There truly is no food or flavor that is off-limits in my book, but as the seasons change I find my cravings changing along with them. This time of the year when Spring is not yet in sight, and Fall is a distant memory I want to be transported to a land with exotic flavors. This Curry Quinoa, made with Coconut Milk, Bell Peppers, Mushrooms, and Jumbo Shrimp fits that bill to a T. Even better it can be made in less than thirty minutes and with just two pans.
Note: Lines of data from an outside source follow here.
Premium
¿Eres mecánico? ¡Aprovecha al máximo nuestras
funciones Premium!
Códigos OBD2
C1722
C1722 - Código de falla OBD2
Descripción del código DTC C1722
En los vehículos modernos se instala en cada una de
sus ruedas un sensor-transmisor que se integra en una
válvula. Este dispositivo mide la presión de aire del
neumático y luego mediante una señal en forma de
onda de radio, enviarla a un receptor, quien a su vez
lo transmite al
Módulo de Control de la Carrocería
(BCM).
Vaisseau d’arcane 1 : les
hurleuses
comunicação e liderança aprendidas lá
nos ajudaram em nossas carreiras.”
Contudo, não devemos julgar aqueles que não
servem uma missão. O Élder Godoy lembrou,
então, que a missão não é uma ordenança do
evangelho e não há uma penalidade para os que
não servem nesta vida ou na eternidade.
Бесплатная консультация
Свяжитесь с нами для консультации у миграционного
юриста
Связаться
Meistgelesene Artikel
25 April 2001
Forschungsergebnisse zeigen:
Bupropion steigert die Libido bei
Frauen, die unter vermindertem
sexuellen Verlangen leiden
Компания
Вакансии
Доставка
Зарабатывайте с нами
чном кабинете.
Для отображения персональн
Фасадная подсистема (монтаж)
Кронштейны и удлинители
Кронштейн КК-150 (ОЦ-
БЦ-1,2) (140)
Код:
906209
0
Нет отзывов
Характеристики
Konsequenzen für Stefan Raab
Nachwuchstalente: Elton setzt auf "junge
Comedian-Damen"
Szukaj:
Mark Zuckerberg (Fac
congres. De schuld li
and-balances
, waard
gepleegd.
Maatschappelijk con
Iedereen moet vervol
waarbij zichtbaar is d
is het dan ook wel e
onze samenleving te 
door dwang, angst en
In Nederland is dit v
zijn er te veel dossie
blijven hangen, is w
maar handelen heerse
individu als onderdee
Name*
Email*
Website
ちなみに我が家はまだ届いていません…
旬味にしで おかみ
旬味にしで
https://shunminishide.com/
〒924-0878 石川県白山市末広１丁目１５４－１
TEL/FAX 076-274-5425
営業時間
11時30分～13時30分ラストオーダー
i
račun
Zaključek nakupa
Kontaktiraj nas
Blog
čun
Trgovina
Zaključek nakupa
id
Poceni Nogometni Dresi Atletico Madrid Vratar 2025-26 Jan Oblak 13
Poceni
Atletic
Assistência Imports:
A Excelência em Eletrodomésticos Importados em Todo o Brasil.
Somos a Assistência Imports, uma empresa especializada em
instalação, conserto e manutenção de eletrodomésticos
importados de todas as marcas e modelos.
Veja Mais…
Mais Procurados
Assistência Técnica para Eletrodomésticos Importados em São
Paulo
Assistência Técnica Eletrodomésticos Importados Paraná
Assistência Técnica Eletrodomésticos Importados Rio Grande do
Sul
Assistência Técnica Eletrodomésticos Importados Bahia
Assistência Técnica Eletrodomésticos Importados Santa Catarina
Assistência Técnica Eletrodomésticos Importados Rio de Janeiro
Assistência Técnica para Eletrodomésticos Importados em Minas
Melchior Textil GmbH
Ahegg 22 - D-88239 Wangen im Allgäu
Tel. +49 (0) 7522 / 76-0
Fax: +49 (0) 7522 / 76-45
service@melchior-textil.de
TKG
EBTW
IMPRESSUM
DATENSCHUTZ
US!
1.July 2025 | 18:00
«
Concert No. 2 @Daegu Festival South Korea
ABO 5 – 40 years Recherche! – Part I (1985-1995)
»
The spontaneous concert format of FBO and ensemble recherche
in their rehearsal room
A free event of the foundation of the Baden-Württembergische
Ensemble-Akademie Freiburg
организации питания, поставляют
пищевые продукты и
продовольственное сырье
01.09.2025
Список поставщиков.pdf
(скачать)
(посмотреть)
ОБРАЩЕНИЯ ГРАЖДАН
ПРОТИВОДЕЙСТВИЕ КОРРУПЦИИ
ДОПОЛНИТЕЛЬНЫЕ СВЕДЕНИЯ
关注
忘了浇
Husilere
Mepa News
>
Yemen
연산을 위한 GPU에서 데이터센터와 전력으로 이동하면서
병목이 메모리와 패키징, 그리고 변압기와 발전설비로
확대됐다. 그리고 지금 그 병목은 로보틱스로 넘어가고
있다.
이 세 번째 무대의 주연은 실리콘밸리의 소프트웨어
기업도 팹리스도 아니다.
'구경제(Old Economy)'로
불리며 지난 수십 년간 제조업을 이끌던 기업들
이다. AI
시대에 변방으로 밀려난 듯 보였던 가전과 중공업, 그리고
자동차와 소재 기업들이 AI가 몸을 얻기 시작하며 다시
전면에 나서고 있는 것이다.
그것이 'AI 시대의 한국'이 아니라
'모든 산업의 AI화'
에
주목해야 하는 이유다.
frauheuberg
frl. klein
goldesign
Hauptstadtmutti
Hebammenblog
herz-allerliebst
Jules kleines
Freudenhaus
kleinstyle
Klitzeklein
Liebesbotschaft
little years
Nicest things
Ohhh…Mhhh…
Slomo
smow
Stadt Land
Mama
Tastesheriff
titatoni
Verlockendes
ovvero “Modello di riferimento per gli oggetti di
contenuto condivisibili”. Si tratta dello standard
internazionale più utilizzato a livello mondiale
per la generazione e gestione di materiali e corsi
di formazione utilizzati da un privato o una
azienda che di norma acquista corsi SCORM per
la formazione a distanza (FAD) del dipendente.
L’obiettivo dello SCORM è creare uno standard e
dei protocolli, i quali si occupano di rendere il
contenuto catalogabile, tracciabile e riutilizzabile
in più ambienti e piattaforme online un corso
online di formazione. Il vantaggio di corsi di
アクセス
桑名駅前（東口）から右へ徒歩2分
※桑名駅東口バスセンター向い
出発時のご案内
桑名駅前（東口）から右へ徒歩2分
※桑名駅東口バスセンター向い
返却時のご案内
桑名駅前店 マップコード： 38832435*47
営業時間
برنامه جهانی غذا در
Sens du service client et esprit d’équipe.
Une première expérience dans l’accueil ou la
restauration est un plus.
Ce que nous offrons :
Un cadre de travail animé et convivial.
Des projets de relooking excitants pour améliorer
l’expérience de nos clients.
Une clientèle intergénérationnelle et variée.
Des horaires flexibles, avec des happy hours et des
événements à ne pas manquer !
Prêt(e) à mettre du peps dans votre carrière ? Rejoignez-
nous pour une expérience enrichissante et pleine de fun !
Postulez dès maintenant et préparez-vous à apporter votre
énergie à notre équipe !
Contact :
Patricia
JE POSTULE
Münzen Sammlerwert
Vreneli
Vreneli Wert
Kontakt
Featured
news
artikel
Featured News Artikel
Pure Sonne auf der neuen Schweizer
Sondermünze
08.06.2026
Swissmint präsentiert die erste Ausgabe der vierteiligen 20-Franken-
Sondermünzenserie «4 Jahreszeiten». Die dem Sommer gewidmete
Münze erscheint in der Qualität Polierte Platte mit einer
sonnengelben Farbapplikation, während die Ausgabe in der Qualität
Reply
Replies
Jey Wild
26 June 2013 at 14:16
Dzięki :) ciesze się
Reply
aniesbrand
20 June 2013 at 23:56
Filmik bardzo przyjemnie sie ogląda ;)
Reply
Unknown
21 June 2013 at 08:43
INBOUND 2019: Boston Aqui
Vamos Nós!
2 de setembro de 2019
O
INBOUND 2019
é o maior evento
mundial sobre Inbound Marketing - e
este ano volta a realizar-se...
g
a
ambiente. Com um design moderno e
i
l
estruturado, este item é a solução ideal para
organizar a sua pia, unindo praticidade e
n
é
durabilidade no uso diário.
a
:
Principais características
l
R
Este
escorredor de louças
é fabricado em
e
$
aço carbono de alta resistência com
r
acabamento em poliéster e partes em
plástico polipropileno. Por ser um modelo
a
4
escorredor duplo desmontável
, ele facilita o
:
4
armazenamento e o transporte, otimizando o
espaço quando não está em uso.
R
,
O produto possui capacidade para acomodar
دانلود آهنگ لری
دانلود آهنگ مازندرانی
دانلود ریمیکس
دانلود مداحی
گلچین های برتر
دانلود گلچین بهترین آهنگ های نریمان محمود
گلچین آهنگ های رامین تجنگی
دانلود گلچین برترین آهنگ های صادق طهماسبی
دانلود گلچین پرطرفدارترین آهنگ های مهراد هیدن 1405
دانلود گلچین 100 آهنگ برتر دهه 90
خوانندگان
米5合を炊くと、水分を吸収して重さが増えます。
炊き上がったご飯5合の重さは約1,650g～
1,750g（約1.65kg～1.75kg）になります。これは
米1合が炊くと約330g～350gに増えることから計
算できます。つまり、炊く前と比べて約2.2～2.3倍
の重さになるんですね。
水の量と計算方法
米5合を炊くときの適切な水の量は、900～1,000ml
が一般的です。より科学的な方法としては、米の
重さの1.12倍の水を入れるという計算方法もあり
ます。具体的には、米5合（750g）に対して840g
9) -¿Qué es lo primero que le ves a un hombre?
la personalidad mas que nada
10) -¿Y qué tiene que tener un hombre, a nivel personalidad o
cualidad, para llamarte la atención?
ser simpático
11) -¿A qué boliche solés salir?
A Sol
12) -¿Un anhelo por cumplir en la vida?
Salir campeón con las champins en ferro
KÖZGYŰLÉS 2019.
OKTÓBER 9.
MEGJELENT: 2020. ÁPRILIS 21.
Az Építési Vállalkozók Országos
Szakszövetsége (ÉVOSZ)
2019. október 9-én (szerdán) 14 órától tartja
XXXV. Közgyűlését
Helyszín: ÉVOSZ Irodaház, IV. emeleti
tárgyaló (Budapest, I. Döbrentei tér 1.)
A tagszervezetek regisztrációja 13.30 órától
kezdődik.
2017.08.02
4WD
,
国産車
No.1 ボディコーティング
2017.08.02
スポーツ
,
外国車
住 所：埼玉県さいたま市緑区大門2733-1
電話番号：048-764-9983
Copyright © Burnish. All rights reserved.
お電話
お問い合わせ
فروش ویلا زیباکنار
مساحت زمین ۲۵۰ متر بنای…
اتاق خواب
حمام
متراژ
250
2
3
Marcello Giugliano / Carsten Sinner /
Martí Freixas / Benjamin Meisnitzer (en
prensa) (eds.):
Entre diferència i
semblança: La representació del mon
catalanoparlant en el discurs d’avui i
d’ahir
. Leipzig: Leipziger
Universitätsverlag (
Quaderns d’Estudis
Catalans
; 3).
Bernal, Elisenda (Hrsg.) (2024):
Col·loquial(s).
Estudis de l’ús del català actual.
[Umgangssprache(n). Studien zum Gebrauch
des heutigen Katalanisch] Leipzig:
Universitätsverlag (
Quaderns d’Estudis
The leftovers reheat beautifully and are a great breakfast if you don’t mind starting off your day with a little kick.
What do you cook to get you through the grays days of Winter?
Curry Quinoa with Coconut Milk, Bell Peppers, and Jumbo Shrimp
- 1 cup quinoa, rinsed
- 1 TB olive oil
- 1/3 cup chopped onions
- 14 ounces coconut milk (divided into 10 ounces and 4 ounces)
- 3 tsp curry powder (best you can find)
- 1 1/2 TB palm sugar
- 2 tsp Indian Saffron (aka turmeric)
- 1 tsp tomato paste
- 1/2 lb cremini mushrooms, wiped clean and halved
- 1/2 each, green and red bell peppers, thinly sliced
- 1/2 lb jumbo shrimp, raw, deveined, shell on
- 1 TB fresh lime juice
- In a medium bowl, toss the raw shrimp with the lime juice and set aside.
- In a large liquid measuring cup measure 10 ounces coconut milk and add 8 ounces water to bring to 2 cups. Add in curry powder, sugar, 1 tsp Indian Saffron, and tomato paste. Stir well to combine.
- In a medium sauce pan over medium heat, heat olive oil. Add onion and cook until translucent, stirring occasionally, 3-5 minutes.
- Add the quinoa and cook, stirring frequently, until the grains are separate and golden.
- Add the coconut milk mixture, stir, and bring to a boil. Reduce heat and cover for 8 minutes.
- At 8 minutes, add the mushrooms in a layer (but don’t stir) and then top with the peppers. Return lid and cook until liquid is absorbed and vegetables are cooked but peppers are still crisp, about another 4-6 minutes.
- Remove from heat and keep lid on.
- In non-stick skillet heat remaining 4 ounces coconut milk over high heat. Add remaining Indian saffron and add shrimp to the pan, tossing frequently and cooking until pink and firm, but not over cooked about 2-3 minutes per side.
- When ready to serve, mix the vegetables into the quinoa and top with shrimp. Delicious with a vino verde wine.